Closed graingert closed 7 years ago
I can run the tests locally across all versions of Python, without relying on Travis. It's a very common pattern.
Seems fair. Do you know any way to keep the root of the project clean of various .files?
@techtonik tox introduces a "tox.ini" file no ".files" into source control, as it's included in ".gitignore"
tox.ini
is also the .file that I'd like to avoid having in repository root. Ideally, repositories should have only README.md
and patch.py
in the root of the project, and maybe single .master.yaml
file with inline content or references to all other .configs.
every tool also reads from tox.ini, eg you can add a [flake8] config to the tox.ini
except for setuptools (which needs setup.cfg) and things from the Ruby world that want yaml
Of course, these ".files" are not to be feared anyway.

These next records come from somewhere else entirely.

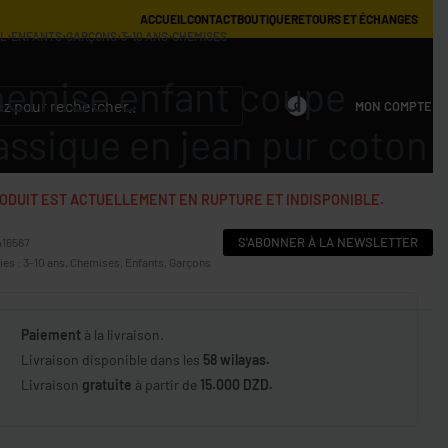
ACCUEIL
CONTACT
BOUTIQUE
RETOURS ET ÉCHANGES
IL
›
ENFANTS
›
GARÇONS
›
3-10 ANS
›
CHEMISES
emise enfant coupe
MON COMPTE
0
assique en jean pur coton
ODUIT EST ACTUELLEMENT EN RUPTURE ET INDISPONIBLE.
S'ABONNER À LA NEWSLETTER
416567
ies :
3-10 ans
,
Chemises
,
Enfants
,
Garçons
Paiement
à la livraison.
Livraison disponible dans les
58 wilayas.
Livraison
gratuite
à partir de
15.000 DZD.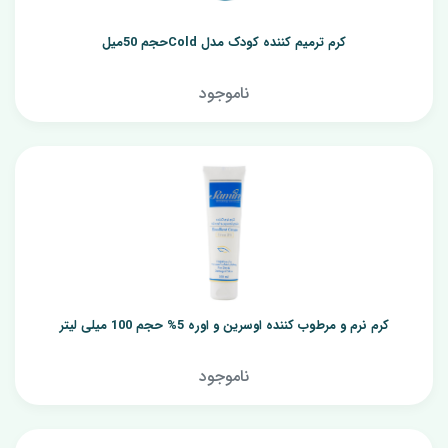
کرم ترمیم کننده کودک مدل Coldحجم 50میل
ناموجود
کرم نرم و مرطوب کننده اوسرین و اوره 5% حجم 100 میلی لیتر
ناموجود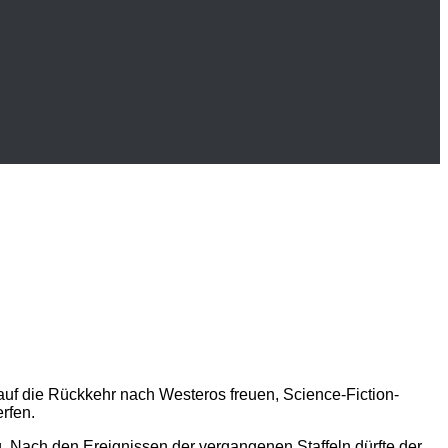
h auf die Rückkehr nach Westeros freuen, Science-Fiction-
rfen.
g. Nach den Ereignissen der vergangenen Staffeln dürfte der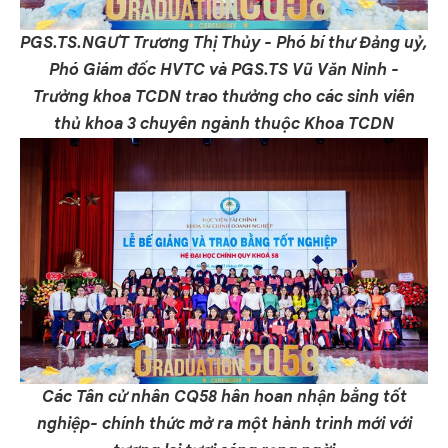
PGS.TS.NGƯT Trương Thị Thủy - Phó bí thư Đảng uỷ,
Phó Giám đốc HVTC và PGS.TS Vũ Văn Ninh -
Trưởng khoa TCDN trao thưởng cho các sinh viên
thủ khoa 3 chuyên ngành thuộc Khoa TCDN
Các Tân cử nhân CQ58 hân hoan nhận bằng tốt
nghiệp- chính thức mở ra một hành trình mới với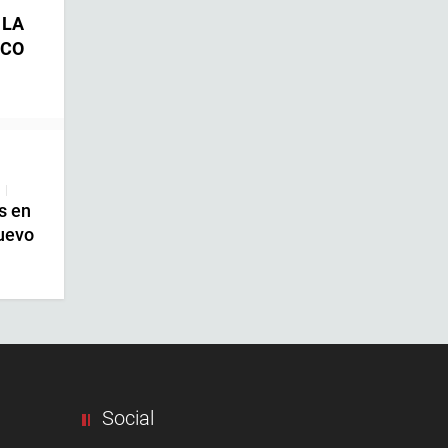
 LA
ICO
|
s en
uevo
Social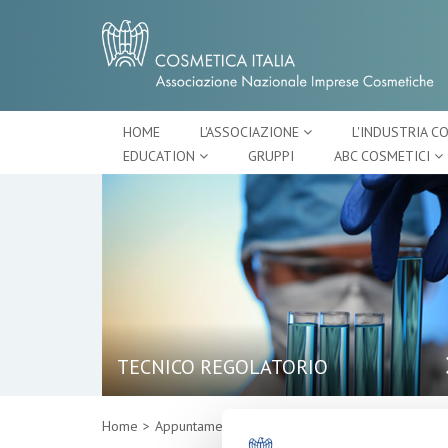
HOME
L'ASSOCIAZIONE
L'INDUSTRIA C
EDUCATION
GRUPPI
ABC COSMETICI
TECNICO REGOLATORIO
Home
Appuntamenti
Dettaglio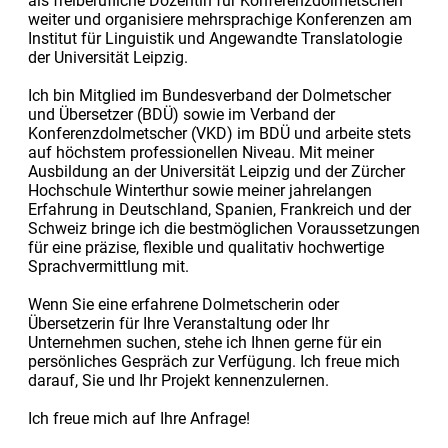
als freiberufliche Dozentin für Konferenzdolmetschen
weiter und organisiere mehrsprachige Konferenzen am
Institut für Linguistik und Angewandte Translatologie
der Universität Leipzig.
Ich bin Mitglied im Bundesverband der Dolmetscher
und Übersetzer (BDÜ) sowie im Verband der
Konferenzdolmetscher (VKD) im BDÜ und arbeite stets
auf höchstem professionellen Niveau. Mit meiner
Ausbildung an der Universität Leipzig und der Zürcher
Hochschule Winterthur sowie meiner jahrelangen
Erfahrung in Deutschland, Spanien, Frankreich und der
Schweiz bringe ich die bestmöglichen Voraussetzungen
für eine präzise, flexible und qualitativ hochwertige
Sprachvermittlung mit.
Wenn Sie eine erfahrene Dolmetscherin oder
Übersetzerin für Ihre Veranstaltung oder Ihr
Unternehmen suchen, stehe ich Ihnen gerne für ein
persönliches Gespräch zur Verfügung. Ich freue mich
darauf, Sie und Ihr Projekt kennenzulernen.
Ich freue mich auf Ihre Anfrage!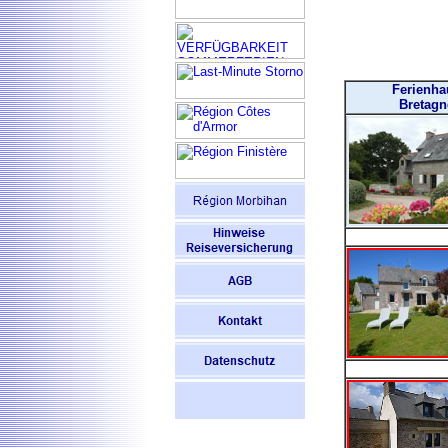
Ferienha
Bretagn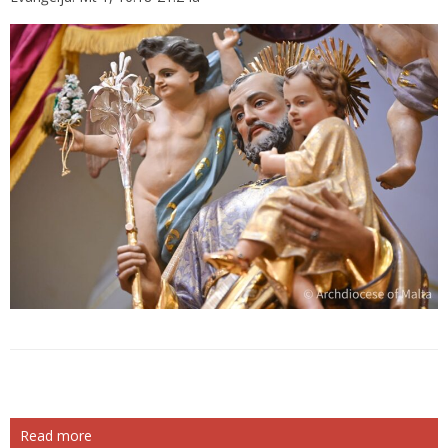
Read more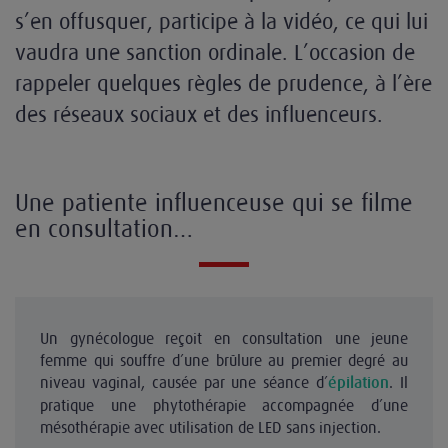
s’en offusquer, participe à la vidéo, ce qui lui
vaudra une sanction ordinale. L’occasion de
rappeler quelques règles de prudence, à l’ère
des réseaux sociaux et des influenceurs.
Une patiente influenceuse qui se filme
en consultation…
Un gynécologue reçoit en consultation une jeune
femme qui souffre d’une brûlure au premier degré au
niveau vaginal, causée par une séance d’
. Il
épilation
pratique une phytothérapie accompagnée d’une
mésothérapie avec utilisation de LED sans injection.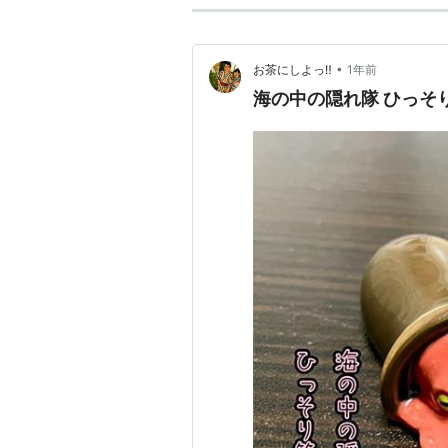
•
お茶にしよっ‼︎
1年前
海の中の隠れ隊 ひっそ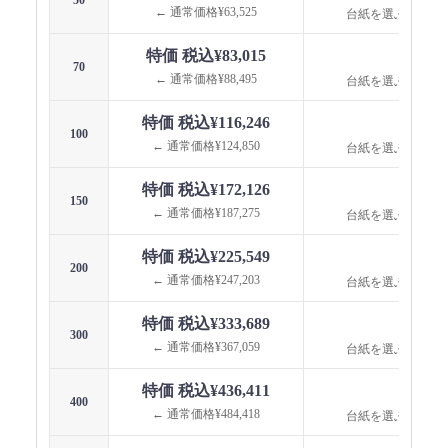
50
← 通常価格¥63,525
台紙を選ぶと価格
特価 税込¥83,015
台紙
70
← 通常価格¥88,495
台紙を選ぶと価格
特価 税込¥116,246
台紙
100
← 通常価格¥124,850
台紙を選ぶと価格
特価 税込¥172,126
台紙
150
← 通常価格¥187,275
台紙を選ぶと価格
特価 税込¥225,549
台紙
200
← 通常価格¥247,203
台紙を選ぶと価格
特価 税込¥333,689
台紙
300
← 通常価格¥367,059
台紙を選ぶと価格
特価 税込¥436,411
台紙
400
← 通常価格¥484,418
台紙を選ぶと価格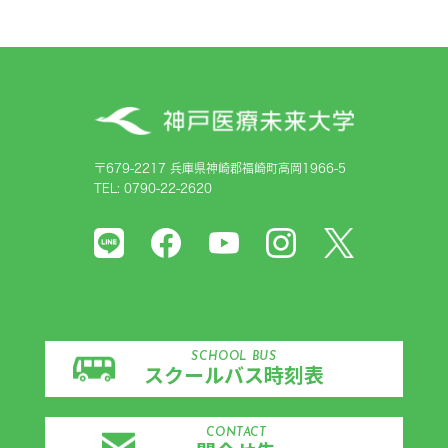
〒679-2217 兵庫県神崎郡福崎町高岡1966-5
TEL: 0790-22-2620
SCHOOL BUS
スクールバス時刻表
CONTACT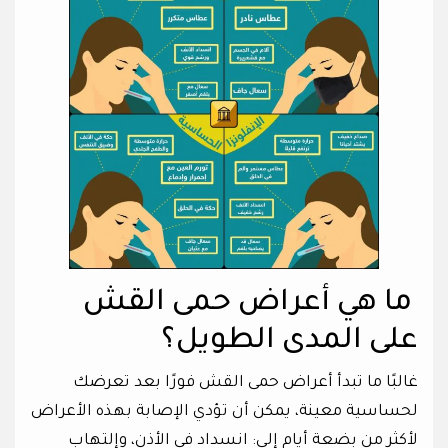
ما هي أعراض حمى القش
على المدى الطويل؟
غالبًا ما تبدأ أعراض حمى القش فورًا بعد تعرضك
لحساسية معينة، يمكن أن تؤدي الإصابة بهذه الأعراض
لأكثر من بضعة أيام إلى: انسداد في الأذن، وإلتهاب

Yes, but this "state of art" is not satisfying, and while I am all for convenient ux of local testing with single tox
command, the perfectionist in me says, that if I give up, it will never be fixed. =)
It would be much better
Than to simply ignore these existing, open, and agreed upon standards
The biggest problem with this project, is that I hit Norris Number with the complexity of the code that Python2/3 and Unicode issues bring in, so it takes me a lot of time to prepare myself to revisit code to this project (even if it probably the best thing that I wrote).
And also you need to know, that I was expelled from Python community, because I didn't want to follow the lemmings way
as I put it. ) Unfortunately, I learned not to take any thing for granted, and prefer UX over the conventions and rituals, and it is sad for me to see more cargo cultists than engineers out there.
Those "existing, open" standards are really outdated. The only reason why nobody updates them is because we have an ongoing economic bug. Everybody knows that Python packaging is a mess, and only reason it is improved are heroic efforts of a few unknown people, who have to find the balance between life, job and open source.
And also you need to know, that I was expelled from Python community, because I didn't want to follow the lemmings way as I put it.
I consider myself a member of this community. Thanks for pointing this out. Maybe you should add this to your README.md?
What is the improvement in that additional level of indirection?